EXERCISE BRIEF -> Search the material below for the word "Tropico". Copy every line that has it.

-- Opening Marker --

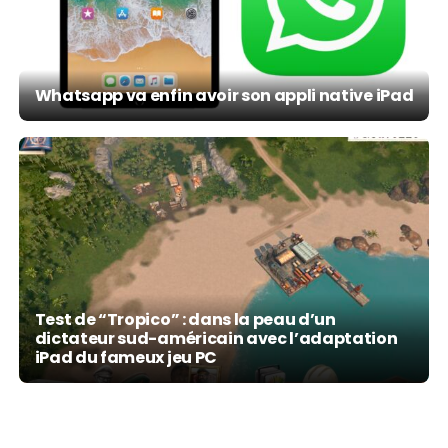
Whatsapp va enfin avoir son appli native iPad
Test de “Tropico” : dans la peau d’un
Tropico : gérez votre propre paradis tropical,
dictateur sud-américain avec l’adaptation
maintenant disponible sur iPad, avant une
iPad du fameux jeu PC
version iPhone (vidéos)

-- Closing Marker --

EXERCISE ANSWER ->
Test de “Tropico” : dans la peau d’un
Tropico : gérez votre propre paradis tropical,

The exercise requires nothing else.